中国関中平原の中部に位置する西安は、かつて長安と呼ばれていた陝西省の省都である。
約2000年に渡って政治・経済・文化の中心であり、紀元前三世紀の西周、秦から北周、隋、唐など13の王朝がここを都に置いている。
この地から輩出した英雄やヒロインは多く、秦の始皇帝や前漢の武帝を始め、唐の玄宗や楊貴妃、さらに多面に渡った偉人たちである。
唐代の長安は、西方からやって来た多くの外国人で賑わった大都市として栄えていた。
日本との交流も古く、遣隋使や遣唐使として長安に派遣されていた。阿倍仲麻呂は54年もの間この地に住み、宗教や文化の伝播と日中友好に貢献していた。さらに僧侶・空海は、青龍寺で密教を学んでいた。往時この長安には、多くの文化人の交流があったのだった。
当時の長安城は、諸民族の憧れの的だった。日本でも「平城京」や「平安京」などは、長安城をモデルとして造られた都市である。

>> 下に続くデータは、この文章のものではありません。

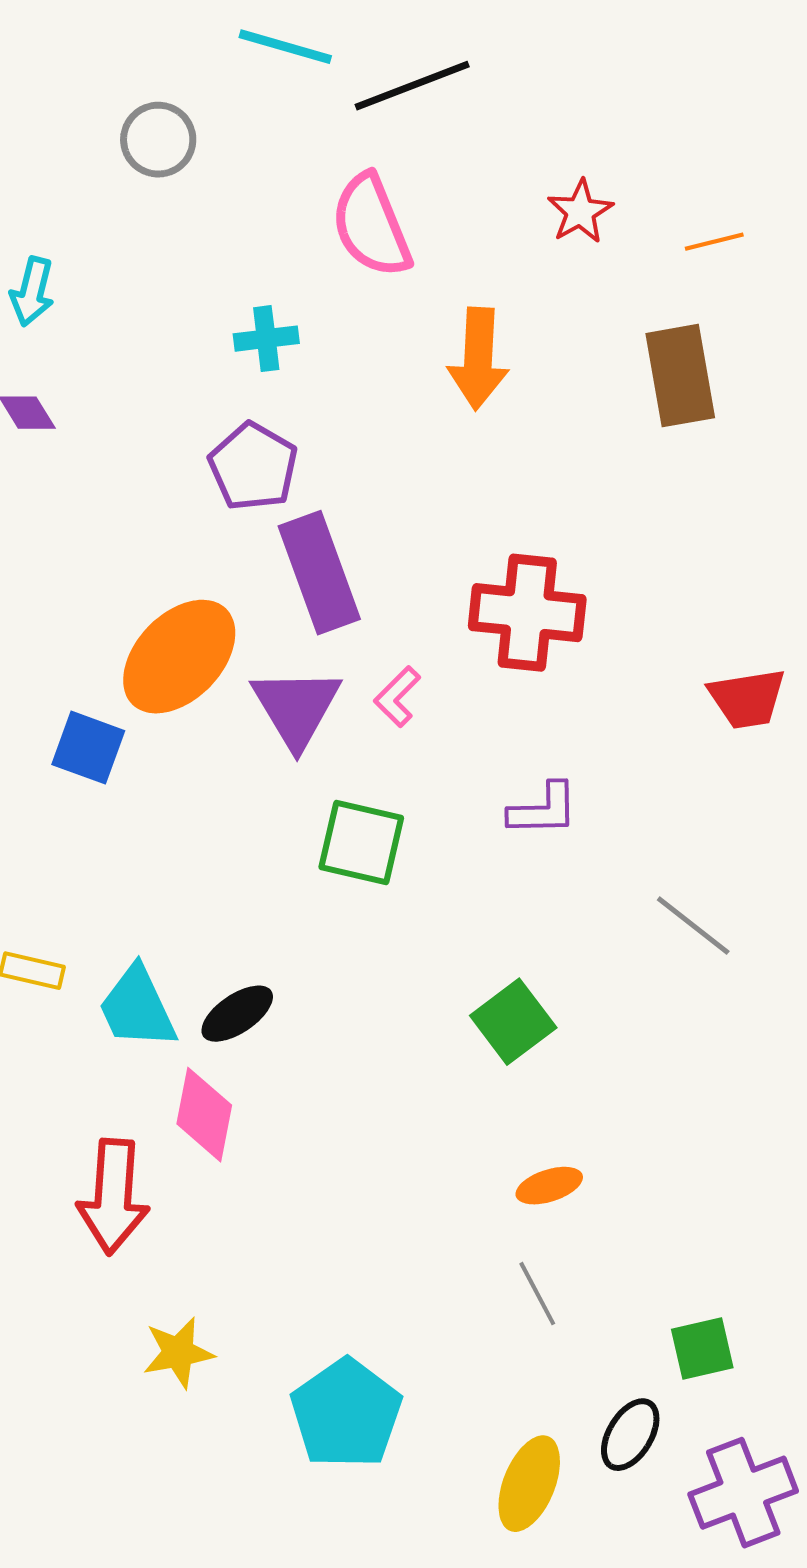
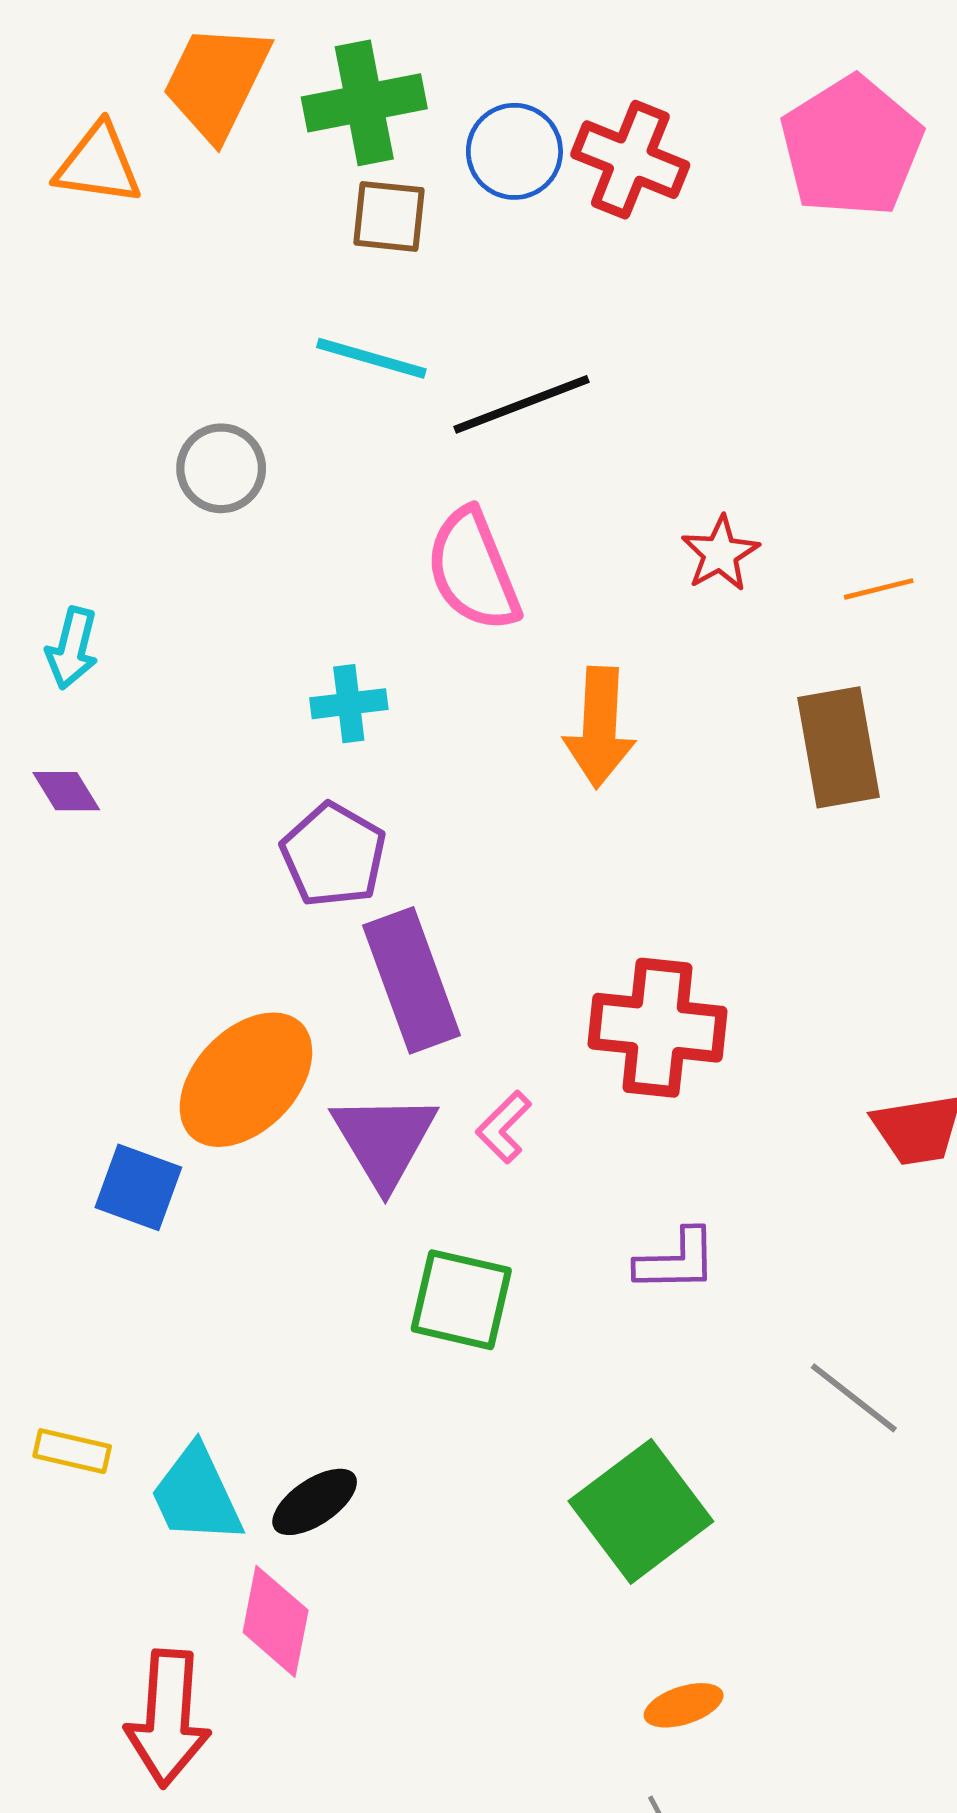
green square: (513, 1022) -> (641, 1511), size x1.4

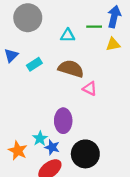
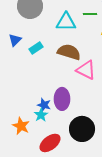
cyan triangle: (68, 35) -> (66, 22), size x1.5
pink triangle: (90, 89) -> (86, 70), size x1.5
blue star: (52, 147) -> (44, 105), moved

平安時代初期の嵯峨天皇は、京都の平安京の西を「長安」、東を「洛陽」と名付けた。しかし、しだいに右京が衰えて左京が発展したために、「長安」の名が消えて「洛陽」と呼ぶようになった。現在でも、洛中、洛外、洛南などの言葉が使われている。
中国とは違って、平安京には城壁がないのは、騎馬民族の侵攻がなく、不必要だったからである。

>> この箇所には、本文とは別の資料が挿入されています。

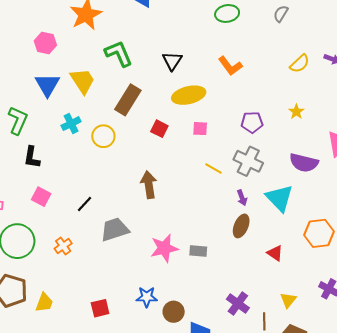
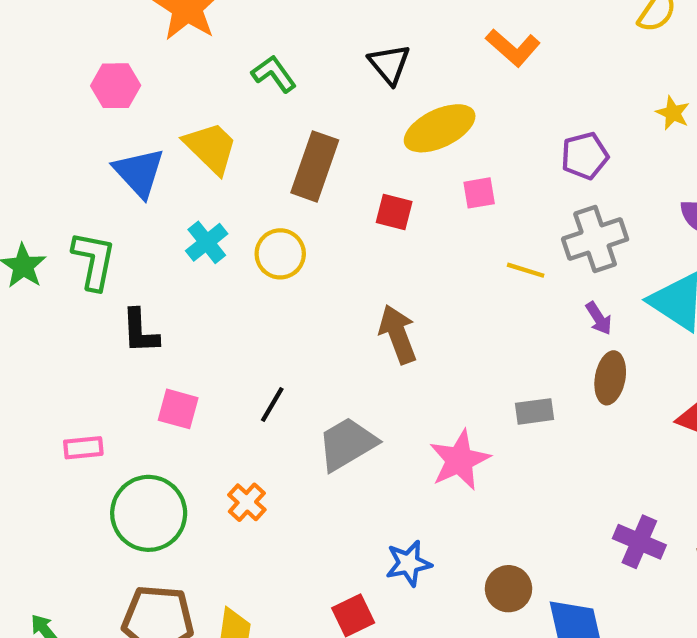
green L-shape: (119, 54) -> (274, 74), size x0.7
gray cross: (248, 161) -> (595, 239), turned -32
gray rectangle: (198, 251) -> (534, 411), moved
blue star: (147, 297) -> (409, 563), moved

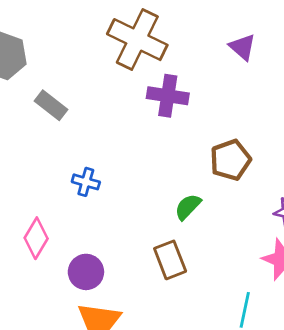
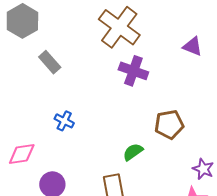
purple triangle: (242, 47) -> (193, 46), turned -30
pink diamond: (36, 238) -> (22, 154), turned 40

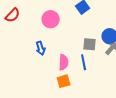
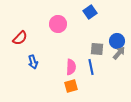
red semicircle: (13, 15) -> (20, 38), moved
blue arrow: (41, 48) -> (33, 62), moved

長安の華やぎが失っていくのは、唐代の末期だった。戦乱の荒廃により、都はしだいに寂れていったのだった。そこで首都を、東の洛陽に移されたのだ。
長安があまりにも大都市に発展したために、食糧問題という、致命的な弱点を抱えてしまったためである。食料搬入が容易な場所に、朝廷を一時的に避難させるために、洛陽を副都に置いて対処したのだ。
首都機能を失った長安は縮小されて、一地方都市となってしまった。明代に、長安への遷都論が唱えられたこともあった。しかし、唐代の食糧問題が尾を引いていて、返り咲く余地はなかった。
没落の道を辿った長安は、1369年の明代に再建されてから、西安と改められたのだった。